While the media were focused on Hillary Clinton's near miss at shattering the ultimate glass ceiling by capturing the White House, years of slow but steady progress for women in congressional and state legislative races also stalled last November.

After Years of Growth, the Number of Women Elected to Key Offices Has Leveled Out

While the media were focused on Hillary Clinton’s near miss at shattering the ultimate glass ceiling by capturing the White House, years of slow but steady progress for women in congressional and state legislative races also stalled last November.

There are 104 women in the 115th Congress, 21 in the Senate and 83 in the House. As Fortune reported in November, that puts the U.S. in the middle of the pack among international parliaments and legislatures, a disappointing showing for a nation that thinks of itself as the world’s leading democracy.

Even worse, a report in USA Today this week indicates that women actually are losing ground in the executive branch. While President Trump still has plenty of jobs to fill, men outnumber women by 2-1 in appointments so far to senior positions on the White House staff. Among 70 top jobs filled to date, only 23 percent have gone to women, the newspaper reported.

“The percentage of women in top White House jobs in previous administrations has ranged from 28% under George W. Bush in 2008 to 52% under Bill Clinton in 2000,” the newspaper said.  Former President Barack Obama, who was criticized early in his presidency for installing a “boys club” of top aides, hired women for 38 percent of top jobs in his first term and jumped to 44 percent after his reelection in 2012.

Trump’s preference for men at the top may be a bow to his political base. The billionaire businessman won the presidency on the strength of his support among men; his percentages beat those recorded by GOP presidential candidates Mitt Romney in 2012 and John McCain in 2008.

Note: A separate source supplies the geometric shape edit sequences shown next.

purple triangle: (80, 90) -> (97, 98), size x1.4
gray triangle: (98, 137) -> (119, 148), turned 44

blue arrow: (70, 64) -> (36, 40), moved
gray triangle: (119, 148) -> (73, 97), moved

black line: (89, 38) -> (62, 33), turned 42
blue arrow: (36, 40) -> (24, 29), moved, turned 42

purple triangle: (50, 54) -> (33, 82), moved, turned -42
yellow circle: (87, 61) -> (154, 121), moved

But the dominance of men at the White House and the stall in progress toward gender equity in the Congress also are reminders that women seeking to climb the political ladder still face special challenges.

To get an idea of just how much ground women still have to gain if we’re to have a truly representative democracy, check out the website wholeads.us. It’s fairly bursting with data on the demography of our elected leaders. You can learn there how your state stacks up when it comes to electing women and people of color in numbers that fairly reflect their percentage of the total population.

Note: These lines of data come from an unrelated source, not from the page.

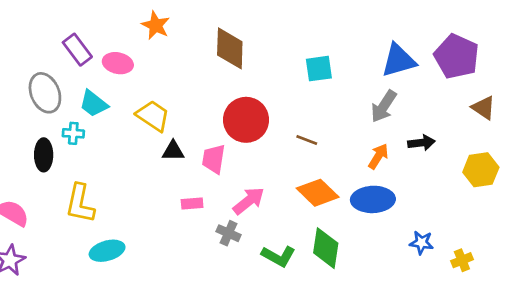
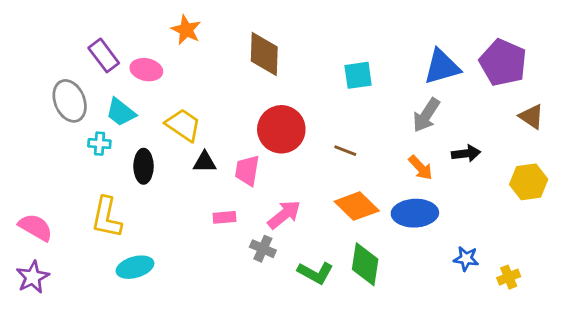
black ellipse: (44, 155) -> (144, 166), moved
orange arrow: (378, 156) -> (421, 168), turned 105

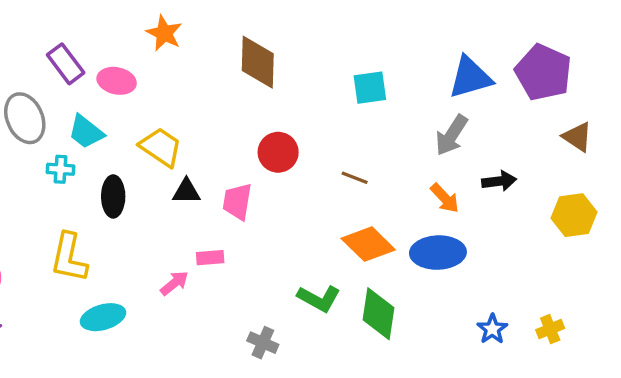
red circle: (281, 129) -> (278, 152), size x0.7
pink arrow: (284, 215) -> (174, 283), moved, size x0.7
gray cross: (263, 249) -> (263, 343), moved
blue star: (466, 259) -> (492, 329), moved, turned 30
green L-shape: (315, 273) -> (319, 298), moved

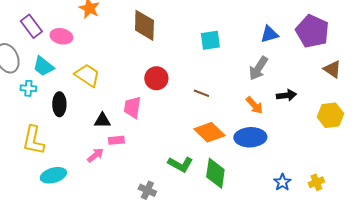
blue triangle: (470, 77) -> (269, 34), size x0.7
black triangle: (186, 191) -> (102, 120), moved

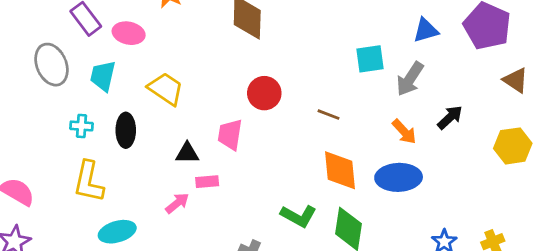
cyan square: (210, 40) -> (370, 59), moved
cyan trapezoid: (43, 66) -> (103, 76), turned 65
cyan cross: (28, 88) -> (81, 126), moved
black arrow: (286, 95) -> (450, 117), turned -36
orange diamond: (209, 132) -> (340, 170), turned 40

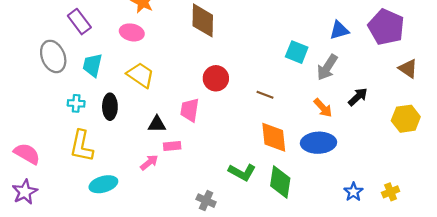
pink ellipse: (129, 33) -> (132, 32), moved
cyan square: (370, 59) -> (297, 52), turned 30

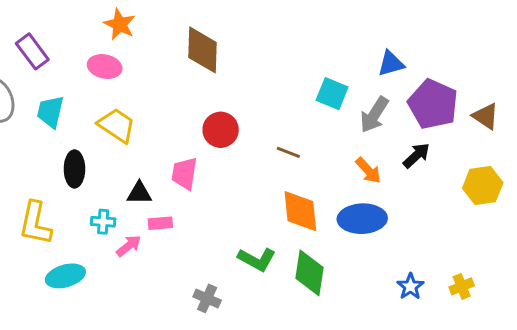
purple pentagon: (386, 27) -> (433, 104), moved
cyan cross: (76, 103) -> (103, 222), moved

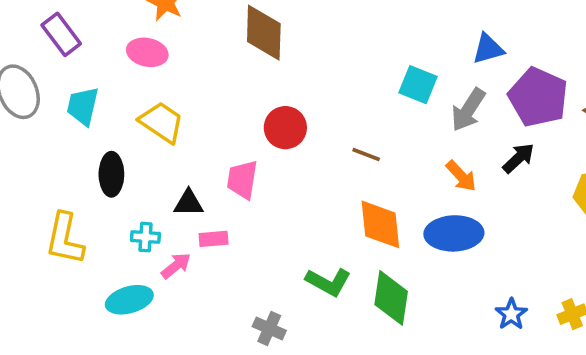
cyan ellipse: (65, 276) -> (129, 300), moved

To explore what’s behind those numbers, check out this study released last November by Common Cause, the Center for Responsive Politics and Representation 2020; it details how individual donors and political action committees underfund women candidates, making it more difficult for them to win and hold office.

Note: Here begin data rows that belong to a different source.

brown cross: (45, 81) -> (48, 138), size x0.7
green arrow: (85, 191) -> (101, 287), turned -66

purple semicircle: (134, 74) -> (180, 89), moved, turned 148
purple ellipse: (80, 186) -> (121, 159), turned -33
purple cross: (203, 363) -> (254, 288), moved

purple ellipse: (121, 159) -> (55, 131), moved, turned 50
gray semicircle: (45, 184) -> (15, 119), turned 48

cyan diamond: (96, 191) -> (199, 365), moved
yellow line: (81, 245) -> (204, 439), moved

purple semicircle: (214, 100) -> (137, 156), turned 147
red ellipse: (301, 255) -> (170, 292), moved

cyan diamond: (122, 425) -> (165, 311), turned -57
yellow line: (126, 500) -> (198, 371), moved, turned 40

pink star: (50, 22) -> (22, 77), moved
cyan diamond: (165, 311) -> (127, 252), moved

The report, “Individual and PAC Giving to Women Candidates,” said the gender gap in political giving is particularly damaging to Republican women. They receive less support from individual donors than do Democratic women, the study concluded, and are more likely than Democrats to be the targets of negative ads paid for by “outside” groups.

Other major findings:

  • Individual donors, while most often men, give equally to male and female congressional candidates, including in open seats.
  • Top Democratic women donors give proportionally more to female candidates than do top male Democratic donors. Gender does not appear to play a role among the largest individual Republican donors; both male and female donors underfund Republican women candidates.
  • PACs give fairly equitably to female incumbents and challengers, but underfund women running in open seats.
  • Membership PACs slightly underfund women, with a large deficit for women running in open seats.
  • Leadership PACs overfund incumbent women but, like other PACs, underfund women running in open seats.
  • A disproportionate amount of outside spending opposes Republican women.